While walking around on holiday in Mexico I was listening to Lex Fridman’s Artificial Intelligence podcast with the guest Tomaso Poggio where he said something really interesting that struck a chord with me:

**It has been one of the puzzles about neural networks. How can you get something that really works when you have so much freedom?**

The main question which came to mind was why can we train such big neural networks where the amount of parameters in our system is greater than the amount of training samples? Let us for example look at the classic neural network structure of ResNet-152. ResNet-152 is a 152-layer Residual Neural Network with over 60.200.000 learnable parameters.

It is trained on the images of ImageNet. These images have a size of 224x224 pixels and channels for Red, Green and Blue (RGB), which means that there are (224x224x3) 150.528 activations of pixels, resulting in an equivalent input size. ImageNet furthermore has 1.280.000 training images with 1.000 labels/classes. If the images are perfectly balanced between the different classes, then in the ideal case there are 1.280 images per class.
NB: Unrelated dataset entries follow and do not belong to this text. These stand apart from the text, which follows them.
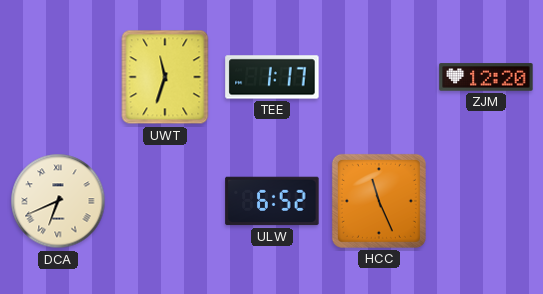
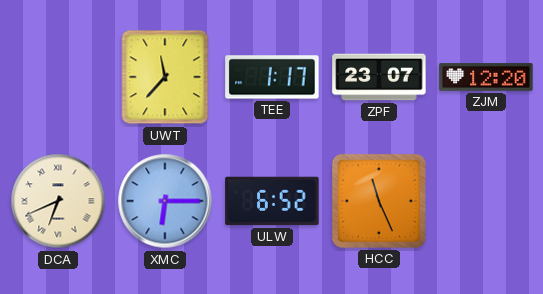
UWT: 11:33 -> 11:37
ZPF: none -> 23:07
XMC: none -> 6:15
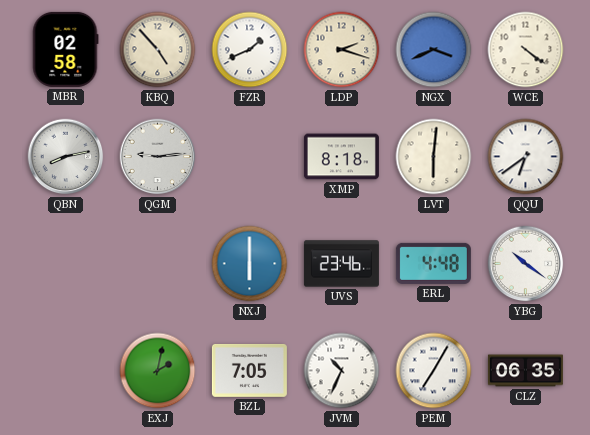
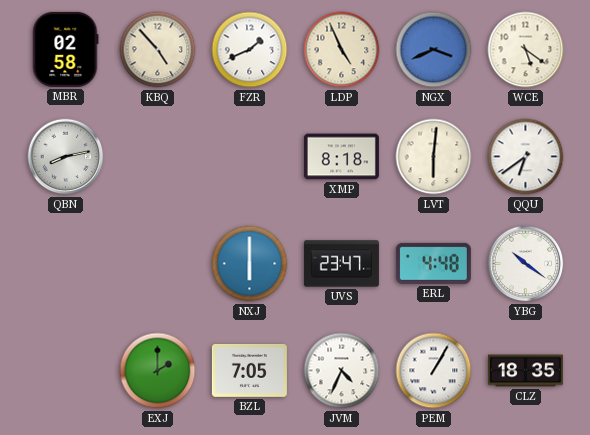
LDP: 2:18 -> 4:56
WCE: 4:21 -> 5:21
QGM: 9:14 -> none
UVS: 23:46 -> 23:47
EXJ: 2:02 -> 2:00
JVM: 10:34 -> 4:34
PEM: 7:05 -> 1:05
CLZ: 06:35 -> 18:35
Everything that is explained about dimensionality in classical machine learning says that learning a model build up of 60 million learnable parameters with a 150k dimensional input and just 1.280 training samples per class should never be able to learn properly, let alone generalize well.

In this blogpost I would like to dive into why is it that the really advanced neural networks work so well while they have vastly more parameters than training samples. To do this, we will need some background of the classical *Curse of Dimensionality*, as it is often taught in classical textbooks.

Subsequently, I will take a look at neural networks and explain the Universal Approximation Theorem. Since the Universal Approximation Theorem only holds for single layer neural networks, we will look if it possible to extend this unique property of single layer neural networks to deeper networks. Once we have these building blocks in place, we are going to combine them to see how they can be used to approximate the way giant neural networks can still learn.

# 1. Curse of Dimensionality

As most data scientists are familiar with the main concepts of the curse of dimensionality, they will not be set out in this blogpost. In case you are not that familiar with it, the following video lecture covers it in the best 30 minute version that I have come across.

Here, I will briefly explain the part of the curse of dimensionality which is useful to us. A consequence of the curse of dimensionality is that in general you try to limit the amount of features you use to describe the relationship between input and output of the model. The curse of dimensionality mainly takes its toll on data with high multi-dimensional covariance. When making a machine learning model, it is assumed that there is sufficient structure (sufficiently low covariance/noise across different features) in the data to allow for a proper mapping of input to output by an approximate mathematical function.

It is often the case that when a high-dimensional space is used (many features), that the useful relationship lives in a lower dimensional representation. This lower dimensional representation can either be a sub-space or a sub-manifold of the high-dimensional data (a more elaborate explanation of this idea can be seen here). The reduction to this lower dimensional representation is achieved by a dimensionality reduction technique, or the machine learning model to be trained tries to implicitly learn this lower dimensional sub-space/-manifold.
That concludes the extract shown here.